### Extracted page text data

···

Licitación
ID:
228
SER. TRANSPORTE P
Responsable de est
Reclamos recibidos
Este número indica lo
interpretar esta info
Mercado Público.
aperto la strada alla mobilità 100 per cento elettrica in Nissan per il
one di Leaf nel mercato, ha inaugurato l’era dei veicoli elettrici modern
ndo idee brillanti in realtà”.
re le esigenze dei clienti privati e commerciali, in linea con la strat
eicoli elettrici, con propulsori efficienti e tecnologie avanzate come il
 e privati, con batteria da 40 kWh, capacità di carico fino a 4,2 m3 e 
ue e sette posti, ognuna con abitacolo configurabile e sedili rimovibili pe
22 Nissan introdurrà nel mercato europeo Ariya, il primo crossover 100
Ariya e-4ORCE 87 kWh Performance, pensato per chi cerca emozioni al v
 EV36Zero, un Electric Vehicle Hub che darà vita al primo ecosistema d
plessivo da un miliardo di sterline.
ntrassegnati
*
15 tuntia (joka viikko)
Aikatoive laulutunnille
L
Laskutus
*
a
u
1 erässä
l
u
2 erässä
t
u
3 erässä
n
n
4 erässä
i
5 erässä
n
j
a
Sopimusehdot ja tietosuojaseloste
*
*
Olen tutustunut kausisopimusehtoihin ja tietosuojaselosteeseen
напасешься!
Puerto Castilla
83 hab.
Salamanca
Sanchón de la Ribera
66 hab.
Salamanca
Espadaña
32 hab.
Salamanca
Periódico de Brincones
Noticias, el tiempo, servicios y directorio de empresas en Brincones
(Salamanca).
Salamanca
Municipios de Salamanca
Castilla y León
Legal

···

### About this task
Word for word, write out each of the records shown above.

### Exercise result
Licitación
ID:
228
SER. TRANSPORTE P
Responsable de est
Reclamos recibidos
Este número indica lo
interpretar esta info
Mercado Público.
aperto la strada alla mobilità 100 per cento elettrica in Nissan per il
one di Leaf nel mercato, ha inaugurato l’era dei veicoli elettrici modern
ndo idee brillanti in realtà”.
re le esigenze dei clienti privati e commerciali, in linea con la strat
eicoli elettrici, con propulsori efficienti e tecnologie avanzate come il
 e privati, con batteria da 40 kWh, capacità di carico fino a 4,2 m3 e 
ue e sette posti, ognuna con abitacolo configurabile e sedili rimovibili pe
22 Nissan introdurrà nel mercato europeo Ariya, il primo crossover 100
Ariya e-4ORCE 87 kWh Performance, pensato per chi cerca emozioni al v
 EV36Zero, un Electric Vehicle Hub che darà vita al primo ecosistema d
plessivo da un miliardo di sterline.
ntrassegnati
*
15 tuntia (joka viikko)
Aikatoive laulutunnille
L
Laskutus
*
a
u
1 erässä
l
u
2 erässä
t
u
3 erässä
n
n
4 erässä
i
5 erässä
n
j
a
Sopimusehdot ja tietosuojaseloste
*
*
Olen tutustunut kausisopimusehtoihin ja tietosuojaselosteeseen
напасешься!
Puerto Castilla
83 hab.
Salamanca
Sanchón de la Ribera
66 hab.
Salamanca
Espadaña
32 hab.
Salamanca
Periódico de Brincones
Noticias, el tiempo, servicios y directorio de empresas en Brincones
(Salamanca).
Salamanca
Municipios de Salamanca
Castilla y León
Legal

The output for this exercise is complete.